Бабушка называла их снежинками[1]
Бабушка называла их снежинками.
Она вырезала из бумаги,
пока полностью не ослепла.
Птицы, деревья, могендовиды,
луны, цветы являлись, как по волшебству,
сквозь замысловатые узоры,
когда разворачивалась
сложенная бумага.
Изделия мамы были проще, абстрактными.
Она их не хранила.
Ни свои, ни мои.
Это была зимняя игра.
Обычно мы вырезали из газет,
иногда — из старой оберточной бумаги,
белой бумаги из булочной.
Часто бабушка прикрепляла вырезки
к стенам или на окно,
глядевшее на улицу
и на восток, где поднималось
скрытое за домами солнце.
Она молилась, обращенная к нему.
Я помню одного оленя,
сделанного на пасху:
нежные копытца, изящные рожки.
Ее животные являлись
всегда попарно: кролики,
кошки, особенно кошки,
маленькие мышки, но никогда лошади,
потому что они были связаны с погромом.
Дважды овдовевшая, она чувствовала
порядок вещей:
даже деревья парами, за компанию.
Я забыла.

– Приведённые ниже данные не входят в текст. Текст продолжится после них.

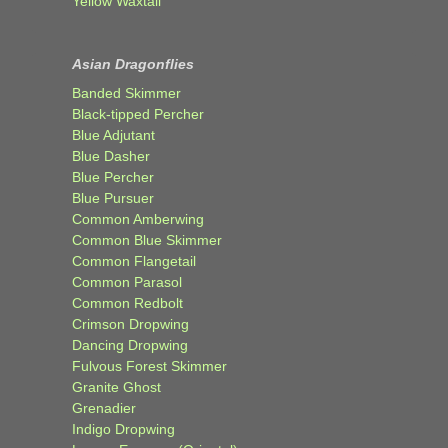
Yellow Waxtail
Asian Dragonflies
Banded Skimmer
Black-tipped Percher
Blue Adjutant
Blue Dasher
Blue Percher
Blue Pursuer
Common Amberwing
Common Blue Skimmer
Common Flangetail
Common Parasol
Common Redbolt
Crimson Dropwing
Dancing Dropwing
Fulvous Forest Skimmer
Granite Ghost
Grenadier
Indigo Dropwing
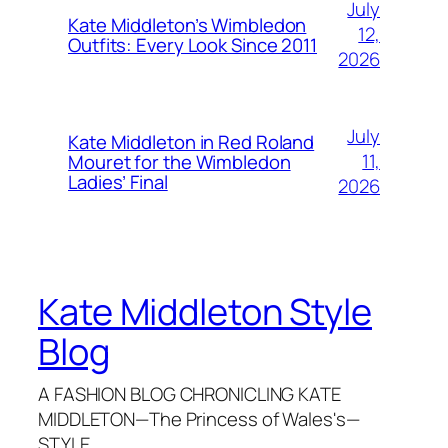
July
Kate Middleton’s Wimbledon
12,
Outfits: Every Look Since 2011
2026
July
Kate Middleton in Red Roland
11,
Mouret for the Wimbledon
Ladies’ Final
2026
Kate Middleton Style
Blog
A FASHION BLOG CHRONICLING KATE
MIDDLETON—The Princess of Wales's—
STYLE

Я всё это утратила.
Но однажды женщина прислала мне вырезку
в благодарность за стихотворение, и я ощутила,
как в моей руке материализовался кусочек прошлого,
снежинка, давно растаявшая, испарившаяся,
соединила меня с ним,
и вновь возник хрупкий олень
с башенкой-шеей, творение мастерства
и пустоты.
Она танцует на шабес при свете свечи[2]
Ты не можешь себе представить,
как мы тогда танцевали, сказала бабушка.
Мы танцевали до дурноты,
танцевали, пока комната не завертится
ханукальным волчком,
допьяна, до головокружения,
пока мы не падали, задыхаясь.
Мы были бедными, рассказывала бабушка.
Несколько картошек, горсть
полусгнивших бобов,
дикая полевая зелень.
Но на шабес мы ели курицу.
Ее кожа золотилась при свете свечи.
Мы пили сладкое вино и взлетали до потолка.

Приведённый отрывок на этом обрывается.